EXERCISE MATERIALS:
-----

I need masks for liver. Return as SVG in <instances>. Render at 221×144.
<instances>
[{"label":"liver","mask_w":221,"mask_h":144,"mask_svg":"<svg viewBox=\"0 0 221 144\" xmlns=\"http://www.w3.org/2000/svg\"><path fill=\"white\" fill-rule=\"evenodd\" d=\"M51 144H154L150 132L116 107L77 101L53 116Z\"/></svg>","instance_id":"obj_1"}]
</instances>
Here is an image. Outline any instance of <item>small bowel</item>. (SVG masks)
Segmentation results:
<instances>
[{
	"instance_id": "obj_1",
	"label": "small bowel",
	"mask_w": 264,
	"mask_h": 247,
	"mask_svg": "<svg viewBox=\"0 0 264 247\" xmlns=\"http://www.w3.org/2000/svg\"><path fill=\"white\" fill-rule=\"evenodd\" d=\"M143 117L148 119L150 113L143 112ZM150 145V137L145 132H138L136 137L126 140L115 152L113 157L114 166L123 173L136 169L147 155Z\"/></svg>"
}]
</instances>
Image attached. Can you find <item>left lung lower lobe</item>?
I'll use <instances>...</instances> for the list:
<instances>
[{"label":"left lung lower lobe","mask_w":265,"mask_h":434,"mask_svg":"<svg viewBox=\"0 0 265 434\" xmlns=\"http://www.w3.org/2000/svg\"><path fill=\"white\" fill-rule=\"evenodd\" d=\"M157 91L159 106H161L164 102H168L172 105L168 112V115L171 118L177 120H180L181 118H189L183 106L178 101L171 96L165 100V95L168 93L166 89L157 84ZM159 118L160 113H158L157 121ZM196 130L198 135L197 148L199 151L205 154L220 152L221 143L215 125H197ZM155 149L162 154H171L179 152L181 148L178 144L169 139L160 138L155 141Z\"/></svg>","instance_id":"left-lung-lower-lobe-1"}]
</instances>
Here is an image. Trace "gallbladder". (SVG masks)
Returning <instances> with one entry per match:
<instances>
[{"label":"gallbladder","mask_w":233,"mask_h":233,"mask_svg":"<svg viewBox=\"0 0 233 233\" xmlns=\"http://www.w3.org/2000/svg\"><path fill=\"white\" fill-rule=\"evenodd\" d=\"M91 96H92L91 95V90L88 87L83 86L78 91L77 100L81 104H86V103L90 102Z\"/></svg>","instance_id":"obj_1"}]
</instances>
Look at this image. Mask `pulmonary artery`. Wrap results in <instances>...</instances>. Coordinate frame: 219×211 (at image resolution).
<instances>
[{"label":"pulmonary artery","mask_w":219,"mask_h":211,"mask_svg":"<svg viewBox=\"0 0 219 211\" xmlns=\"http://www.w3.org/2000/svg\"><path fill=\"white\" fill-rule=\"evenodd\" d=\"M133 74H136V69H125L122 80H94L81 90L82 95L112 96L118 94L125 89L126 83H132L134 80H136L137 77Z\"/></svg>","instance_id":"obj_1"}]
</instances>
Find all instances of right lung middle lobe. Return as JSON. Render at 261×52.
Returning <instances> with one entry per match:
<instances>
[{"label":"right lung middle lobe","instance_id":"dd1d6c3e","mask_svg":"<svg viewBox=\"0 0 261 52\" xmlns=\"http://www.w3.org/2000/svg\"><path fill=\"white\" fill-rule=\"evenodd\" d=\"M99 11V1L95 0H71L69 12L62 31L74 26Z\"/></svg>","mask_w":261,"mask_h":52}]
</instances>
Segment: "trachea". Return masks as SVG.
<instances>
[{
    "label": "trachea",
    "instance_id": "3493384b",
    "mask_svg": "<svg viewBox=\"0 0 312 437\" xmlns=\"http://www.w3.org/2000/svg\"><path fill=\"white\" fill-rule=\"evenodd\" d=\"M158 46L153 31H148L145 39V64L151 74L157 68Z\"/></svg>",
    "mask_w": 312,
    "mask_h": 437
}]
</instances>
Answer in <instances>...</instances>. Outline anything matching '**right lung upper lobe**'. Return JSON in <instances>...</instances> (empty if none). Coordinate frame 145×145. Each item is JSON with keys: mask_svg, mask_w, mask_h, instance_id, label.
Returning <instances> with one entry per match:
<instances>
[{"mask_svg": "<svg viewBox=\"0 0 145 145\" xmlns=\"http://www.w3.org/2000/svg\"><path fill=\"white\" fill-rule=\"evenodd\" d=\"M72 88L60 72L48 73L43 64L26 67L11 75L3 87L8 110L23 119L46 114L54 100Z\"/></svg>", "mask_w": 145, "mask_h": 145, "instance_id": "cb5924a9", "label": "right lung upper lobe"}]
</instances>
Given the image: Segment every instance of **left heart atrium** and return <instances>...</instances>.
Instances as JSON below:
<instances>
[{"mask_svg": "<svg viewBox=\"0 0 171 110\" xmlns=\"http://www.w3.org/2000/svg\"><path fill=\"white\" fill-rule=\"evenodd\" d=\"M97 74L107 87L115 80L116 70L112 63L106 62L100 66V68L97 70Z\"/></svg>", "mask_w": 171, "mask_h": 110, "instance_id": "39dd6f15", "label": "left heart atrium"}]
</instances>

-----

WHAT YOU NEED TO DO:
Give the entries once more, exactly as they appear.

ANSWER BOX:
I need masks for liver. Return as SVG in <instances>. Render at 221×144.
<instances>
[{"label":"liver","mask_w":221,"mask_h":144,"mask_svg":"<svg viewBox=\"0 0 221 144\" xmlns=\"http://www.w3.org/2000/svg\"><path fill=\"white\" fill-rule=\"evenodd\" d=\"M51 144H154L150 132L116 107L77 101L53 116Z\"/></svg>","instance_id":"obj_1"}]
</instances>
Here is an image. Outline any instance of <item>small bowel</item>. (SVG masks)
Segmentation results:
<instances>
[{
	"instance_id": "obj_1",
	"label": "small bowel",
	"mask_w": 264,
	"mask_h": 247,
	"mask_svg": "<svg viewBox=\"0 0 264 247\" xmlns=\"http://www.w3.org/2000/svg\"><path fill=\"white\" fill-rule=\"evenodd\" d=\"M143 117L148 119L150 113L143 112ZM150 145V137L145 132H138L136 137L126 140L115 152L113 157L114 166L123 173L136 169L147 155Z\"/></svg>"
}]
</instances>
Image attached. Can you find <item>left lung lower lobe</item>?
I'll use <instances>...</instances> for the list:
<instances>
[{"label":"left lung lower lobe","mask_w":265,"mask_h":434,"mask_svg":"<svg viewBox=\"0 0 265 434\" xmlns=\"http://www.w3.org/2000/svg\"><path fill=\"white\" fill-rule=\"evenodd\" d=\"M157 91L159 106H161L164 102H168L172 105L168 112V115L171 118L177 120H180L181 118H189L183 106L178 101L171 96L165 100V95L168 93L166 89L157 84ZM159 118L160 113H158L157 121ZM196 130L198 135L197 148L199 151L205 154L220 152L221 143L215 125H197ZM155 149L162 154H171L179 152L181 148L178 144L169 139L160 138L155 141Z\"/></svg>","instance_id":"left-lung-lower-lobe-1"}]
</instances>
Here is an image. Trace "gallbladder". (SVG masks)
Returning <instances> with one entry per match:
<instances>
[{"label":"gallbladder","mask_w":233,"mask_h":233,"mask_svg":"<svg viewBox=\"0 0 233 233\" xmlns=\"http://www.w3.org/2000/svg\"><path fill=\"white\" fill-rule=\"evenodd\" d=\"M91 96H92L91 95V90L88 87L83 86L78 91L77 100L81 104H86V103L90 102Z\"/></svg>","instance_id":"obj_1"}]
</instances>
Look at this image. Mask `pulmonary artery`. Wrap results in <instances>...</instances>. Coordinate frame: 219×211 (at image resolution).
<instances>
[{"label":"pulmonary artery","mask_w":219,"mask_h":211,"mask_svg":"<svg viewBox=\"0 0 219 211\" xmlns=\"http://www.w3.org/2000/svg\"><path fill=\"white\" fill-rule=\"evenodd\" d=\"M133 74H136V69H125L122 80H94L81 90L82 95L112 96L118 94L125 89L126 83H132L134 80H136L137 77Z\"/></svg>","instance_id":"obj_1"}]
</instances>
Find all instances of right lung middle lobe. Return as JSON. Render at 261×52.
Returning <instances> with one entry per match:
<instances>
[{"label":"right lung middle lobe","instance_id":"dd1d6c3e","mask_svg":"<svg viewBox=\"0 0 261 52\" xmlns=\"http://www.w3.org/2000/svg\"><path fill=\"white\" fill-rule=\"evenodd\" d=\"M99 11V1L95 0H71L69 12L62 31L74 26Z\"/></svg>","mask_w":261,"mask_h":52}]
</instances>
Segment: "trachea". Return masks as SVG.
<instances>
[{
    "label": "trachea",
    "instance_id": "3493384b",
    "mask_svg": "<svg viewBox=\"0 0 312 437\" xmlns=\"http://www.w3.org/2000/svg\"><path fill=\"white\" fill-rule=\"evenodd\" d=\"M158 46L153 31H148L145 39V64L151 74L157 68Z\"/></svg>",
    "mask_w": 312,
    "mask_h": 437
}]
</instances>
Answer in <instances>...</instances>. Outline anything matching '**right lung upper lobe**'. Return JSON in <instances>...</instances> (empty if none). Coordinate frame 145×145. Each item is JSON with keys: mask_svg, mask_w, mask_h, instance_id, label.
Returning <instances> with one entry per match:
<instances>
[{"mask_svg": "<svg viewBox=\"0 0 145 145\" xmlns=\"http://www.w3.org/2000/svg\"><path fill=\"white\" fill-rule=\"evenodd\" d=\"M72 88L60 72L48 73L43 64L26 67L11 75L3 87L8 110L23 119L46 114L54 100Z\"/></svg>", "mask_w": 145, "mask_h": 145, "instance_id": "cb5924a9", "label": "right lung upper lobe"}]
</instances>
Given the image: Segment every instance of **left heart atrium** and return <instances>...</instances>.
Instances as JSON below:
<instances>
[{"mask_svg": "<svg viewBox=\"0 0 171 110\" xmlns=\"http://www.w3.org/2000/svg\"><path fill=\"white\" fill-rule=\"evenodd\" d=\"M97 74L107 87L115 80L116 70L112 63L106 62L100 66V68L97 70Z\"/></svg>", "mask_w": 171, "mask_h": 110, "instance_id": "39dd6f15", "label": "left heart atrium"}]
</instances>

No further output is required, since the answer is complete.